Porous scaffold hydroxyapatite from sand lobster shells (Panulirus homarus) using polyethylene oxide/chitosan as polymeric porogen for bone tissue engineering.

The hydroxyapatite (HAp; Ca10 (PO4 )6 (OH)2 )) has good biocompatibility, bioactivity, and osteoconductivity as a bone implant because the main inorganic mineral of human bone is HAp. The use of scaffold HAp from biogenic resources that contain high calcium and polymer as a pore forming agent to support bone growth is a longstanding area of interest. In this study, porous scaffolds based on HAp were synthesized from sand lobster (SL; Panulirus homarus) shells as a source of calcium using the porogen leaching method with polyethylene oxide (PEO) and chitosan (Chs) as polymeric porogen. The present study aims to synthesize HAp derived from SL shells and evaluate the effect variations of PEO on the physicochemical properties of the scaffold and cytotoxicity in cell viability assay. Briefly, the SL shell powder was calcinated with temperature variations of 600°C, 800°C, and 1000°C for 6 h. Based on the characterization, it was shown that 1000°C was the optimum calcination temperature for SL shells to synthesize HAp using the precipitation method.
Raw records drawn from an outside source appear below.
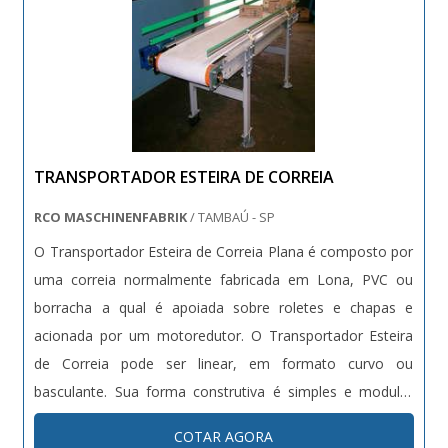
TRANSPORTADOR ESTEIRA DE CORREIA
RCO MASCHINENFABRIK
/ TAMBAÚ - SP
O Transportador Esteira de Correia Plana é composto por
uma correia normalmente fabricada em Lona, PVC ou
borracha a qual é apoiada sobre roletes e chapas e
acionada por um motoredutor. O Transportador Esteira
de Correia pode ser linear, em formato curvo ou
basculante. Sua forma construtiva é simples e modular
permitindo uma instalação rápida e proporcionando baixa
COTAR AGORA
e fácil manutenção. O Transportador Esteira de Correia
The characterization results of HAp using energy dispersive x-ray (EDX) revealed that the molar ratio of Ca/P was 1.67. The Fourier transform infrared (FTIR) and x-ray diffractometer (XRD) spectral patterns indicated that HAp had been successfully synthesized with minor ß-tricalcium phosphate (ß-TCP), a calcium phosphate with high biocompatibility. Porous scaffolds were synthesized by varying the concentration of PEO at 0, 5, 10, and 15 wt %. Physicochemical analysis revealed that a higher concentration of PEO affected decreased crystallinity and compressive strength, but on the other hand, the porosity and pore sizes increased. Based on the physicochemical analysis, the synthesized porous scaffold showed that HAp/PEO/Chs 15 wt % had the most potential as a scaffold for biomedical applications. MTT Assay, after 24 h incubation, revealed that the scaffold was safe for use at low concentrations on the MC3T3E1 osteoblast cells, with a percentage of cell viability of 83.23 ± 3.18% at 23.4375 µg/mL. Although the cell viability decreased at higher concentrations, the HAp/PEO/Chs 15 wt % scaffold was cytocompatible with the cells. Thus, in the present study, HAp/PEO/Chs 15 wt % was the best scaffold based on pore structure, chemical composition, mechanical and crystalographic properties and cell viability.